Opinion
December, 1904.
Blandy, Mooney Shipman (Charles Blandy, of counsel), for appellant-plaintiff.
Blumenthal, Moss Feiner (Benjamin F. Feiner, of counsel), for appellant-defendant.
On a former appeal to this court from an order, purporting to have been made at Trial Term, vacating an order denying plaintiff's motion for a new trial, this court affirmed and, among other things, said: "If he (the plaintiff) can establish surprise or excusable neglect, he may make a special motion for a new trial, on either or both of such grounds, at the Special Term of the court below, upon affidavits and a case duly made and settled." Simpson v.

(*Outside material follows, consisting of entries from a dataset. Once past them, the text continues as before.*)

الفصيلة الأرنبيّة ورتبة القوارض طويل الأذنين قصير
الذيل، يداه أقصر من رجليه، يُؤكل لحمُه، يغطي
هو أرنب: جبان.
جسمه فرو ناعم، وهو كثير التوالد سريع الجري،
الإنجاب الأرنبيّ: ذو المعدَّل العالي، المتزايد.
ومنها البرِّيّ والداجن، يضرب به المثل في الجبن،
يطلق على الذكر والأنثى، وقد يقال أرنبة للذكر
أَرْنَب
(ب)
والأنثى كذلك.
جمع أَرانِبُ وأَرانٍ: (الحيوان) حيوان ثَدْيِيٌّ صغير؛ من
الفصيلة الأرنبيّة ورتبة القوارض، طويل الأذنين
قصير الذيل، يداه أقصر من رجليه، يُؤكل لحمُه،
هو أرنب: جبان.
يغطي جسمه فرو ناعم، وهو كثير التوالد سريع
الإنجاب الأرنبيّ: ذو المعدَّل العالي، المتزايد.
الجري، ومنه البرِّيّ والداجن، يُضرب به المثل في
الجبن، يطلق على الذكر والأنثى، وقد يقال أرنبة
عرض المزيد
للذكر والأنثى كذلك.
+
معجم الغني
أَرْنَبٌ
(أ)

Hefter, 43 Misc. 608, 611. This has been done, and the Special Term of the court below has granted the motion upon the ground of surprise and has ordered "that the plaintiff pay to the defendant or Blumenthal, Morse Feiner, his attorneys, within ten days from the service of a copy of this order with a notice of entry thereof, the sum of $165.29 (One hundred and sixty-five 29/100 dollars), which shall include the bill of costs as heretofore taxed, for which judgment was entered herein on February 6th, 1904, and shall also include the costs of the pending appeal to date; and upon the further condition that plaintiff withdraw the appeal now pending from the judgment herein." From this order granting a new trial, appeal the defendant, and likewise the plaintiff from so much thereof "as imposes certain onerous terms." The justice below, in his opinion upon the motion, said: "I am satisfied from the papers presented that the remarks of the court upon the trial hereof made in response to the inquiries of counsel for plaintiff misled the latter to his prejudice in the proper conduct and management of his case," and under the decision in Merritt v. Mayfield, 89 A.D. 470, 472, properly granted a new trial, the application for which, in this instance and under the former decision of this court, was addressed to the discretion of the court below, with power to impose terms. Anderson v. Rome, W. O.R.R. Co., 54 N.Y. 334. The terms imposed seem quite within the decision in Helgers v. Staten Island Midland R.R. Co., 69 A.D. 570, with the exception of so much as constitutes an extra allowance of five per cent. upon the amount claimed. The order appealed from must, therefore, be modified, by eliminating the amount included as extra allowance, and as thus modified affirmed, with costs and disbursements.
FREEDMAN, P.J., and GILDERSLEEVE, J., concur.
Order appealed from modified, by eliminating amount included as extra allowance, and as thus modified affirmed, with costs and disbursements.